Quando eu achava que os acontecimentos da vida não poderiam me abalar mais, eis que recebo a notícia de que serei tia-avó.
Recém fiz 30 anos, um número que já te traz uma carga psicológica, que é reforçada pela sociedade, de que você está velha, que deveria ter tudo o que gerações passadas tinham, que deveria seguir o "movimento natural" do ser humano e virar uma esposa e mãe, e todas essas baboseiras que minha geração e a seguinte já entenderam que não faz sentido nenhum (ainda bem), mas que mesmo assim ainda incomoda muito.
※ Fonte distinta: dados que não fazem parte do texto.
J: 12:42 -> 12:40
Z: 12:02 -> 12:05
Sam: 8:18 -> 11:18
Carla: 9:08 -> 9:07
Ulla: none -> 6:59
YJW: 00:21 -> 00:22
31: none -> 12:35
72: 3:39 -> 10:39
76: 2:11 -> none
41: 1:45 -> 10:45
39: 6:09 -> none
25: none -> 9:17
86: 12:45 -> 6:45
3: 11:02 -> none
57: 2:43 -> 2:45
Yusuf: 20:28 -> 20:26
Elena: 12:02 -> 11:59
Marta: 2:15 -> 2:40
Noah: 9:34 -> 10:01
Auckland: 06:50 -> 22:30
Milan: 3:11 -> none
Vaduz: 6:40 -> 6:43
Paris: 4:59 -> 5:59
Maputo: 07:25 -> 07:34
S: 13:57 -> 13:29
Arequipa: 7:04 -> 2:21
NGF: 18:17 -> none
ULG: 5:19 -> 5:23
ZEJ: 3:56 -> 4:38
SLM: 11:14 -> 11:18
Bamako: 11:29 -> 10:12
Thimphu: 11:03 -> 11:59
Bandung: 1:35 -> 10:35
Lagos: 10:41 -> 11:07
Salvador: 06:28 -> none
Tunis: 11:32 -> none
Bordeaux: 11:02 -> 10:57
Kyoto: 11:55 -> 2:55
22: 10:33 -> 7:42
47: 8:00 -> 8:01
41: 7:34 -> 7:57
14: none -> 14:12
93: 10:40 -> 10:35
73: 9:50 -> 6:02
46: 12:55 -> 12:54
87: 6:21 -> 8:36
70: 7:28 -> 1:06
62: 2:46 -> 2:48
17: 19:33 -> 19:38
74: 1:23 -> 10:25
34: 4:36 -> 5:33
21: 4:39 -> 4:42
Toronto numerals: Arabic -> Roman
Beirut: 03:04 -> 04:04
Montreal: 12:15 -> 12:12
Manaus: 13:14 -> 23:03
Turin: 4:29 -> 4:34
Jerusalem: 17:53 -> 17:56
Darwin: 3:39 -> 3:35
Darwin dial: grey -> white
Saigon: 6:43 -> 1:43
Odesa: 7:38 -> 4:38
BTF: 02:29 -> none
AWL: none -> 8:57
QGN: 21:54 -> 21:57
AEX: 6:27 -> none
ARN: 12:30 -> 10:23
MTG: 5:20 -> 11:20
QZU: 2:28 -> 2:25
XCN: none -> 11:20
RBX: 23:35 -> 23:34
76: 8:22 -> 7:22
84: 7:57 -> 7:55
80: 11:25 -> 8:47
Ter filho, hoje sei, que além de uma estabilidade financeira, requer muito do meu tempo e requer muito do meu psicológico e este, por sua vez, anda mais desgastado que as solas dos meus sapatos. Viver nesse país nas condições que vem se encontrando nessa última década (1/3 da minha vida) é de verdade desgastante, não há uma pessoa intelectual que eu conheça que não está afetada pelas diversas atrocidades e injustiças que se intensificaram nos últimos anos. Viver num lugar onde a gasolina está mais barata que o leite, onde sua hora de trabalho não vale nem o que você come, é humilhante. Todo dia eu acordo com a vontade de realmente sair dessa bolha e tentar algo novo, tentar algo novo fora daqui e conhecer coisas novas, ambientes novos, culturas e etc (passar raiva em outro lugar) onde tenham coisas novas para eu me entreter...mas enquanto isso não acontece, eu tento fortemente aderir ao romanticizing your life, que pelo menos me faz me apaixonar por momentinhos do dia a dia e fazer deles melhores, mesmo com todos os problemas que nos rodeiam.
Um acontecimento.
Sim, como disse anteriormente, hoje não sou mais a tia Chrys, sou a tia-avó Chrys para um serzinho que está a caminho. As insônias com essa notícia me fizeram buscar sobre os novos dados de gravidez na adolescência e é sempre chocante ver a porcentagem desse problema que ainda não fomos capazes de superar (e parece que só piora em determinados períodos históricos).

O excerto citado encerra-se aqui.